Bologna: la pubblica stretta di mano tra Salvini e il rettore Ubertini

 

FOLLIA E SBARAGLIAMENTI a BOLOGNA di Gianmarco Landi

In psicologia e nel senso comune la parola follia indica un’esibizione della mente che denota mancanza di adattamento alle convenzioni della propria comunità. La follia si sviscera attraverso un anormale comportamento, cioè anormali relazioni interpersonali causate da stati psichici non omogenei alla massa, ovvero considerati stravaganti e illogici dagli individui ‘normali’.

Salvini - Ubertini, rettore Alma Mater Bologma

Salvini – Ubertini, rettore Alma Mater Bologma

Quando questa follia causa stati di sofferenza psicologica e materiale ai soggetti che ne sono artefici, essa si definisce patologia, ma quando invece la follia dilaga e sbaraglia, si chiama genio. Salvini è sicuramente un folle, perché a bellamente dire e fare, come fa lui, contro l’ordine poilitically correct nel cuore del vecchio continente, si è molto di più che dei piantagrane, si è folli. Questo con una felpetta addosso e la barba incolta insegue e persegue lo sbaragliamento totale del politicamente corretto, cioè vuole disordinare il preordinato dai colletti bianchi. Forse è malato, ma forse no.

Ieri però è successa una cosa importante proprio a Bologna, ma non mi riferisco ai 4 caproni che hanno menato le mani, lanciato oggetti contundenti o strappato i libri di Salvini. Penso e rimango sbalordito contemplando la pubblica ‘stretta di mano’ tra il leader discusso ma emergente di uno scalcagnato centrodestra italiano, e il rettore dell’Università più antica del Mondo.
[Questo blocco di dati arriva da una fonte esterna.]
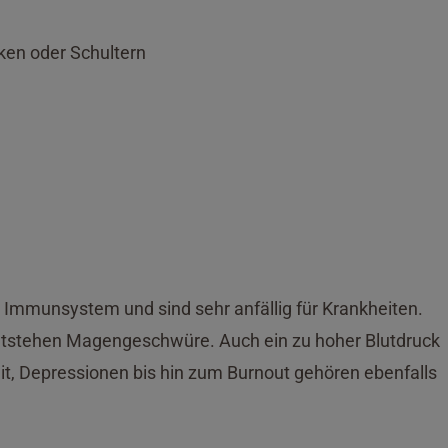
en oder Schultern
Immunsystem und sind sehr anfällig für Krankheiten.
entstehen Magengeschwüre. Auch ein zu hoher Blutdruck
keit, Depressionen bis hin zum Burnout gehören ebenfalls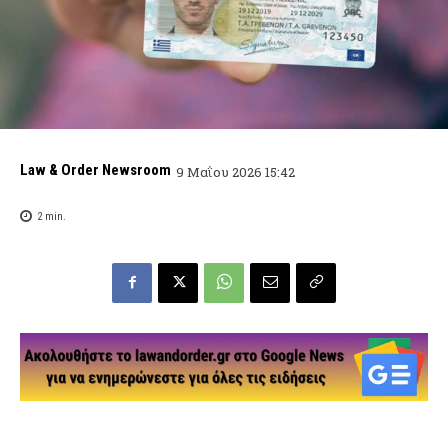
Law & Order Newsroom
9 Μαΐου 2026 15:42
2
min.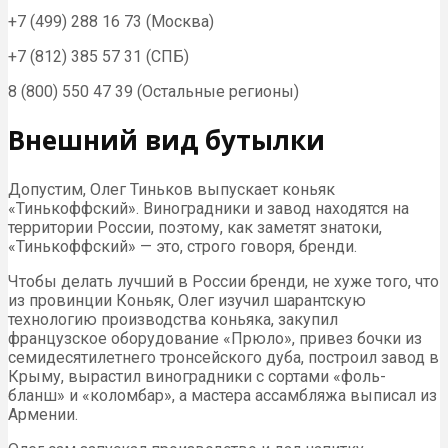
+7 (499) 288 16 73 (Москва)
+7 (812) 385 57 31 (СПБ)
8 (800) 550 47 39 (Остальные регионы)
Внешний вид бутылки
Допустим, Олег Тиньков выпускает коньяк
«Тинькоффский». Виноградники и завод находятся на
территории России, поэтому, как заметят знатоки,
«Тинькоффский» — это, строго говоря, бренди.
Чтобы делать лучший в России бренди, не хуже того, что
из провинции Коньяк, Олег изучил шарантскую
технологию производства коньяка, закупил
французское оборудование «Прюло», привез бочки из
семидесятилетнего тронсейского дуба, построил завод в
Крыму, вырастил виноградники с сортами «фоль-
бланш» и «коломбар», а мастера ассамбляжа выписал из
Армении.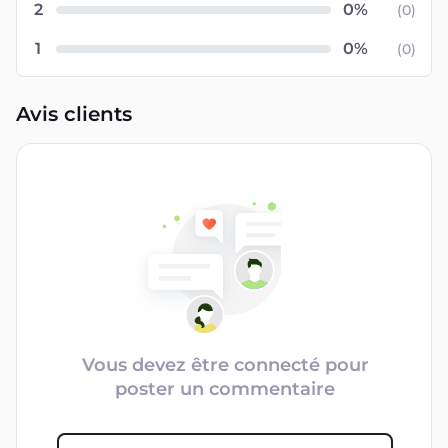
2
(
0
)
1
(
0
)
Avis clients
Vous devez être connecté pour
poster un commentaire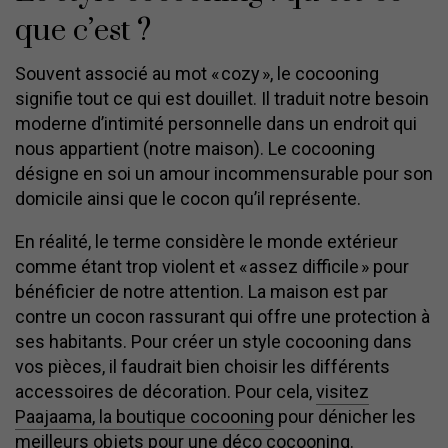
que c’est ?
Souvent associé au mot « cozy », le cocooning
signifie tout ce qui est douillet. Il traduit notre besoin
moderne d’intimité personnelle dans un endroit qui
nous appartient (notre maison). Le cocooning
désigne en soi un amour incommensurable pour son
domicile ainsi que le cocon qu’il représente.
En réalité, le terme considère le monde extérieur
comme étant trop violent et « assez difficile » pour
bénéficier de notre attention. La maison est par
contre un cocon rassurant qui offre une protection à
ses habitants. Pour créer un style cocooning dans
vos pièces, il faudrait bien choisir les différents
accessoires de décoration. Pour cela,
visitez
Paajaama, la boutique cocooning
pour dénicher les
meilleurs objets pour une déco cocooning.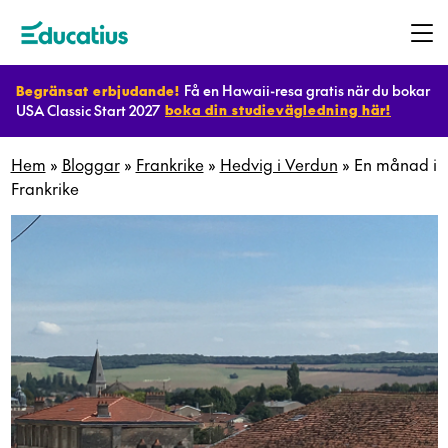
Få en Hawaii-resa gratis när du bokar
Begränsat erbjudande!
USA Classic Start 2027
boka din studievägledning här!
Destinationer
Hem
»
Bloggar
»
Frankrike
»
Hedvig i Verdun
»
En månad i
Frankrike
Program
Planera
ditt
utbyte
Bli
värdfamilj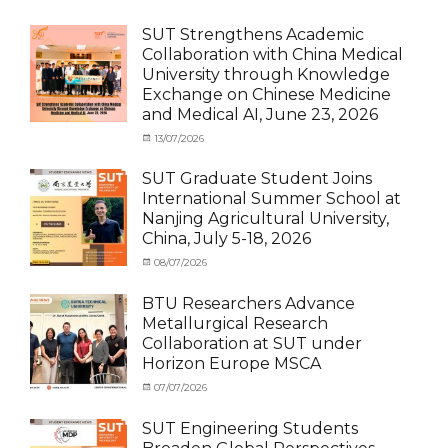
Exchange
on
cia
Student
SUT Strengthens Academic
(in
Collaboration with China Medical
Thailand)
,
University through Knowledge
News
,
Exchange on Chinese Medicine
Staff
and Medical AI, June 23, 2026
Exchange-
Outbound
Categories
Posted
13/07/2026
Author
Exchange
on
cia
Student
SUT Graduate Student Joins
(Outbound)
,
International Summer School at
News
,
Nanjing Agricultural University,
Staff
China, July 5-18, 2026
Exchange-
Outbound
Categories
Posted
08/07/2026
Author
Exchange
on
cia
Student
BTU Researchers Advance
(Outbound)
,
Metallurgical Research
News
Collaboration at SUT under
Horizon Europe MSCA
Categories
Posted
07/07/2026
Author
News
on
,
cia
Staff
SUT Engineering Students
Exchange-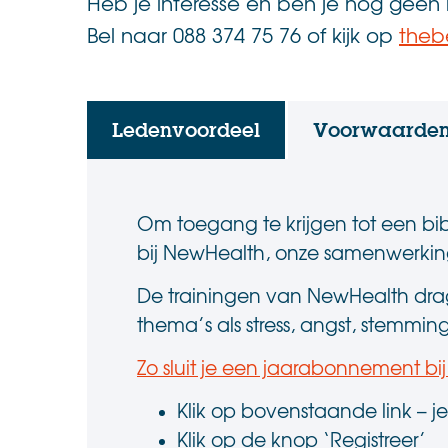
Heb je interesse en ben je nog geen
Bel naar 088 374 75 76 of kijk op
theb
Ledenvoordeel
Voorwaarde
Om toegang te krijgen tot een bib
bij NewHealth, onze samenwerkings
De trainingen van NewHealth dra
thema’s als
stress, angst, stemmi
Zo sluit je een jaarabonnement bi
Klik op bovenstaande link –
Klik op de knop ‘Registreer’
Molti non capiscono o sottovalutano cosa ciò possa significare.

Non scopro certo io che l’Università è il centro di potere oligarchico per antonomasia, in Italia quasi sempre bloccato e bloccante nei freni di apparati burocratici egemonizzati dalla cosiddetta intellighenzia consolidata, che sotto le due Torri significa oltre 7 secoli di tradizione ma anche 6.000 dipendenti, 85.000 studenti e 750 milioni di euro di bilancio. Ma quello che conta dell’Alma Mater non è solo nei libri di storia e negli aspetti materiali, ma nei riverberi di sensibilità sociali e culturali che da essa possono sortire, prima direttamente su Bologna, poi sull’Italia, quindi sull’Europa e perciò nel Mondo.
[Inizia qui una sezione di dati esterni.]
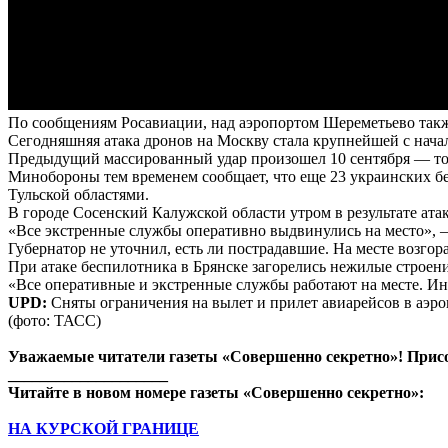
По сообщениям Росавиации, над аэропортом Шереметьево такж
Сегодняшняя атака дронов на Москву стала крупнейшей с нача
Предыдущий массированный удар произошел 10 сентября — тог
Минобороны тем временем сообщает, что еще 23 украинских бе
Тульской областями.
В городе Сосенский Калужской области утром в результате ат
«Все экстренные службы оперативно выдвинулись на место», 
Губернатор не уточнил, есть ли пострадавшие. На месте возгор
При атаке беспилотника в Брянске загорелись нежилые строен
«Все оперативные и экстренные службы работают на месте. Инф
UPD:
Сняты ограничения на вылет и прилет авиарейсов в аэр
(фото: ТАСС)
Уважаемые читатели газеты «Совершенно секретно»! Прис
____________________
Читайте в новом номере газеты «Совершенно секретно»:
НА КУРСКОЙ ГРАНИЦЕ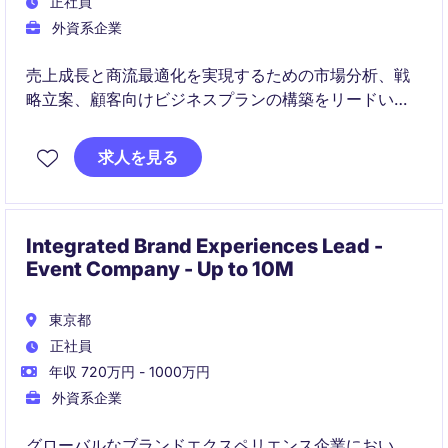
正社員
外資系企業
売上成長と商流最適化を実現するための市場分析、戦
略立案、顧客向けビジネスプランの構築をリードいた
だく役割です。データ分析を基盤に、営業・マーケテ
ィング・サプライチェーンと連携して事業全体のパフ
求人を見る
ォーマンス向上に貢献します。
Integrated Brand Experiences Lead -
Event Company - Up to 10M
東京都
正社員
年収 720万円 - 1000万円
外資系企業
グローバルなブランドエクスペリエンス企業におい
Ho la sensazione che qualcosa di folle stia per succedere. Nel 2015 tra un piatto di tortellini ed un altro, a due passi da casa mia è stato eletto un certo Ubertini, il rettore più giovane d’Italia e che la secolare storia dell’Alma Mater abbia mai avuto. Ad appena 45 anni, sbaragliando tutti i concorrenti, in particolare l’erede di quelle baronie che elessero il potentissimo Dionigi, cioè il classico cardinale che entrava pomposamente papa in conclave, Ubertini ha vinto ! E mentre c’è ancora oggi chi tra via Zamboni e via Belle Arti si sta chiedendo come e perché ciò sia potuto accadere, irrompe sulla scena una comunanza di follia tra un leader politico italiano, peraltro appena ‘benedetto’ da Trump, la star mondiale della follia, e chi gestirà l’Università più antica del Mondo per i prossimi anni.
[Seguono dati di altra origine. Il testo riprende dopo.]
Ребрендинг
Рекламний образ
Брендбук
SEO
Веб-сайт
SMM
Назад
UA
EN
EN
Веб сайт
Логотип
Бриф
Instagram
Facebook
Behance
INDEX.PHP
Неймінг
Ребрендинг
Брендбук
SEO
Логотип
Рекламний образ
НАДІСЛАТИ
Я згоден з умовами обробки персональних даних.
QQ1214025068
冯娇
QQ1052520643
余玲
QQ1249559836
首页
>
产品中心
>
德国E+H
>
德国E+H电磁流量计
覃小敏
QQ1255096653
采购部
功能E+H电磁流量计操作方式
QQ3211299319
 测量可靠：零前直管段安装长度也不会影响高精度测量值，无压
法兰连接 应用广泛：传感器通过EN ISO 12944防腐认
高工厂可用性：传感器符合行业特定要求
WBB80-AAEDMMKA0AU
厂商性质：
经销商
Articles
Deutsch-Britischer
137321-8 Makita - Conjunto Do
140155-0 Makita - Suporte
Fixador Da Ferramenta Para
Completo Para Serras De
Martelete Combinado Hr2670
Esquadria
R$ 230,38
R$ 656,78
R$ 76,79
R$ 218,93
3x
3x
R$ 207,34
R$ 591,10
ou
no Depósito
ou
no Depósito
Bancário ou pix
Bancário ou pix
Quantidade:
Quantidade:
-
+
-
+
Questa stretta di mano simbolica avviene nelle circostanze di una candidatura a sindaco del CDX della leghista Borgonzoni che con piena ragione è considerata avulsa dalle logiche di potere della città, quindi senza speranze di vittoria. Ad un mese dalle elezioni c’è chi si chiede ancora come sia stato possibile non preferire alla Borgonzoni un ortodosso politico di destra saldamente incastonato nelle logiche politiche della città e addirittura proiettato da un back ground familiare che affonda le radici anche prima della Repubblica italiana.

A ben vedere però, anche Ubertini sembrava nettamente staccato da Fiorentini molto di più di quel 12/13% circa che si riscontrò al primo turno (per Fiorentini 1.100 e 850 per Ubertini), ma al ballottaggio tra i due lo scarto fu recuperato ( 1350 a 1420 il risultato finale ). In conclusione: cosa ci sarà andato a fare Salvini da Ubertini? Boh ! Non lo so perché non conosco i due e non sono neanche un leghista né un professore universitario. Ma dato che Salvini era a Bologna, spero che tra un carciofo in testa ed un altro si sia fatto spiegare dal Rettore come sia riuscito lo scorso anno a sbaragliare tutti.